General Motors has an awesome new $30 million gadget at its Warren, Michigan Technical Center: a reduced-scale wind tunnel with advanced instrumentation and a rolling ground plane. Here’s a detailed look inside.
At the General Motors Technical Center in Warren, Michigan, the automaker operates one of the finest full-scale wind tunnels in the country, a massive 4500-horsepower facility constructed in 1980. (See MCG’s look inside here.) And now, right next door, GM has just completed an advanced $30 million reduced-scale wind tunnel, which is specifically designed to handle smaller 33 percent and 40 percent scale models.
Why a reduced scale wind tunnel when GM already has a perfectly suitable full-scale tunnel? In a word, efficiency. The reduced scale tunnel can produce aerodynamic improvements faster and cheaper. Just one example among many: Moving one pound of styling clay on a 40 percent model is equivalent, in time and effort, to moving 16 pounds on a full-scale model. Thus more iterations can be tested in less time, speeding and improving the development process.
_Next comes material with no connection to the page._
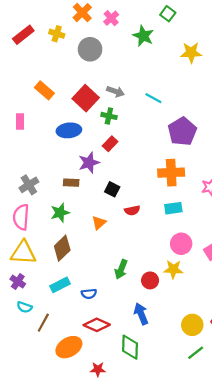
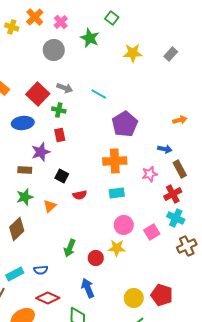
yellow cross: (57, 34) -> (12, 27), moved
gray circle: (90, 49) -> (54, 50), moved
red rectangle: (110, 144) -> (60, 135), turned -56
green star: (60, 213) -> (25, 197), moved
cyan rectangle: (60, 285) -> (15, 274), moved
Coupled with GM’s other aerodynamic tools, including the full scale tunnel and CFD (computational fluid dynamics; a virtual wind tunnel if you will—see the MCG feature), the reduced scale tunnel will help the General to make its cars more aerodynamically efficient. And that’s a big deal. GM has determined that aero is by far the most cost-effective means of reducing both carbon dioxide emissions and fuel consumption, which is a win-win deal for the environment and for car buyers. (The relationship between CO2 and fuel consumption is essentially 1:1.) Here’s a quick tour of the reduced scale tunnel.
SAE editor Lindsay Brooke was included in this photo to show the size of a 40-percent scale Chevy pickup. (Is this model cool or what?) For aerodynamic realism in the tunnel, the entire suspension and undercarriage are precisely duplicated on each model, a feat that can now be accomplished quickly and economically using rapid prototyping and 3D printing technology. All the model work is performed in-house by UAW technicians.
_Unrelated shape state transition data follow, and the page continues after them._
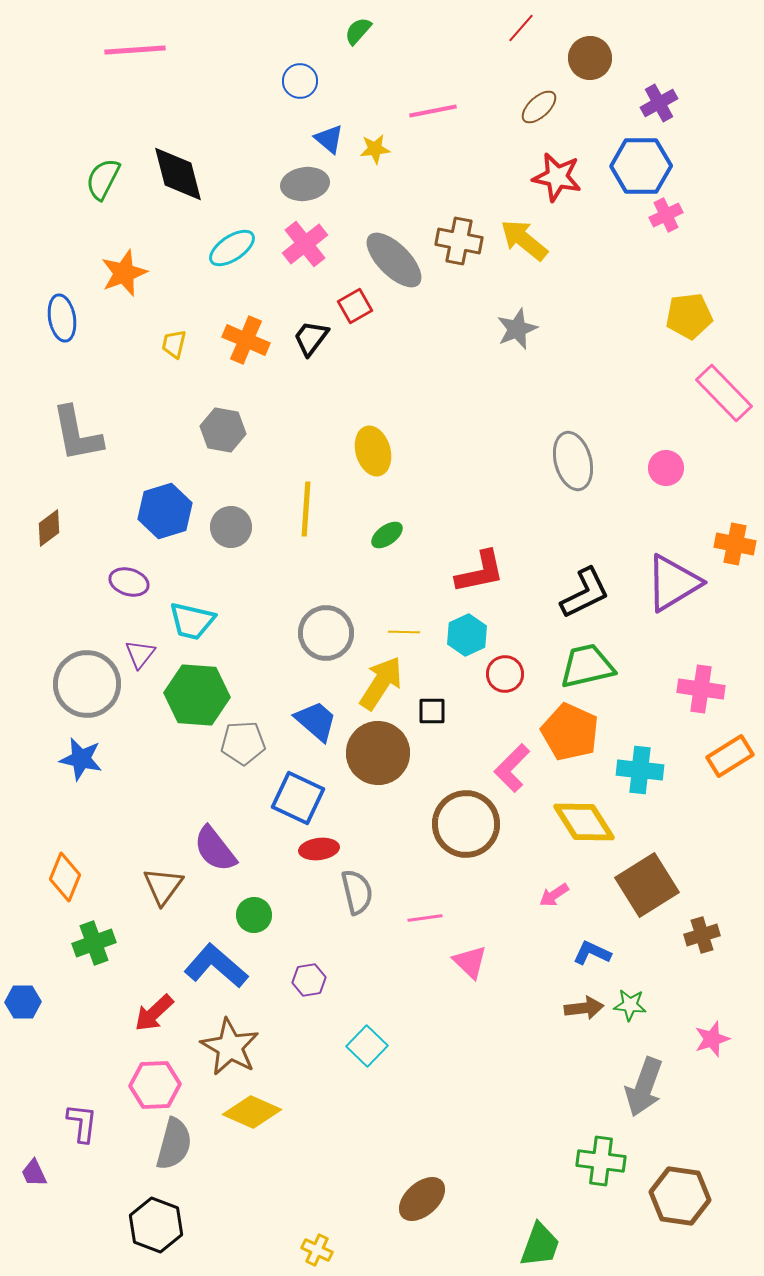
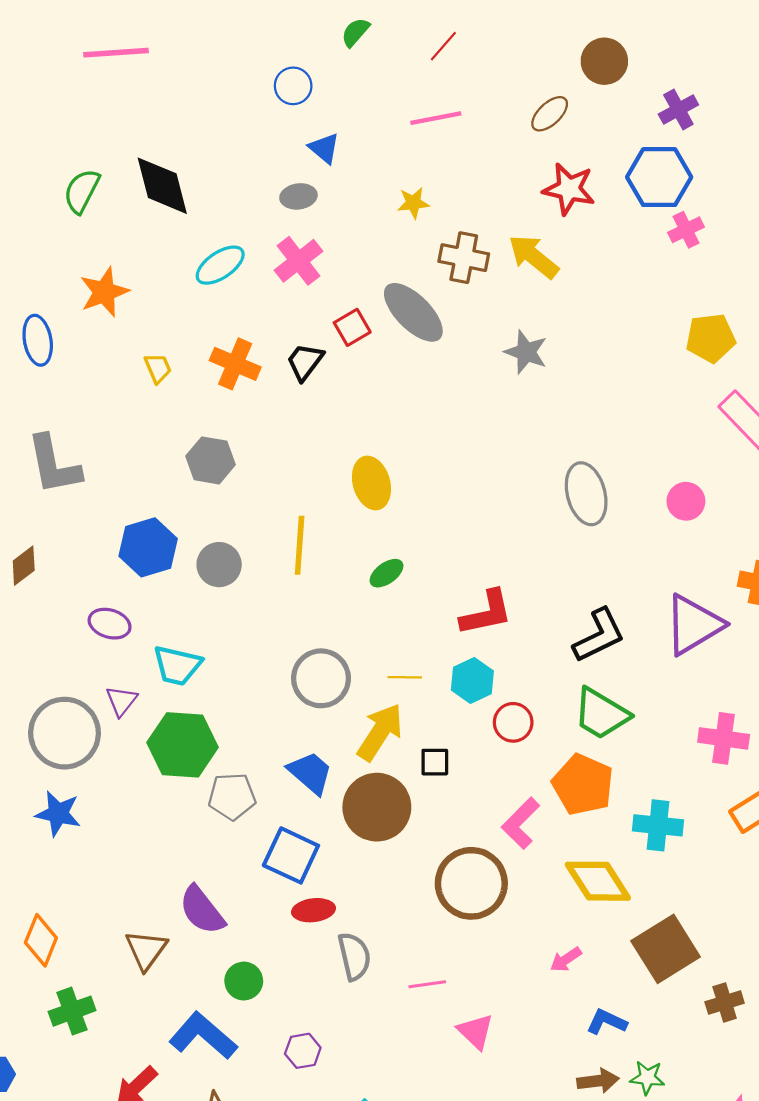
red line: (521, 28) -> (443, 46), moved
yellow star: (375, 149) -> (413, 203), moved
gray ellipse: (305, 184) -> (298, 196), size x0.7
gray ellipse: (394, 260) -> (413, 312), moved
gray star: (517, 329) -> (526, 352), turned -30
yellow trapezoid: (174, 344) -> (158, 368), turned 144
green trapezoid: (587, 666) -> (601, 714), turned -136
This mirror shot shows the chassis detail on a 40-percent model. Note how the driveline, exhaust system, and fuel tank have been precisely duplicated in plastic and aluminum billet. In the pursuit of drag reduction, the airflow inside and under the body can be just as critical as the airflow over the body. The reduced-scale models weigh around 450 lbs. each—much faster and easier to move in and out of the tunnel than full-sized mockups.
Here’s a 1/3 model sedan resting in the test section. The long gray belt passing between the wheels is a rolling ground plane (aka rolling road), which replicates the airflow of a car travelling over pavement. Four more smaller planes spin each wheel at a designated road speed. Under the floor, which can rotate 360 degrees, is a six-element electronic balance system that precisely measures all the forces on the model as the air travels over it, including lift, drag, and downforce.
Nina Tortosa, senior aerodynamicist and wind tunnel operations engineer, uses a smoke wand to visualize airflow over a 1/3 scale model in the test section. While low-speed air is used for smoke testing, the tunnel normally blows at up to 250 km/h, or 155 mph. (Increased airspeed proportionally adjusts for the scale model’s reduced dimensions.) An 1100 hp electric motor and 11.5-ft, 18-blade propeller move the air mass, while a water/air heat exchanger maintains the air temperature at a constant 72 degrees.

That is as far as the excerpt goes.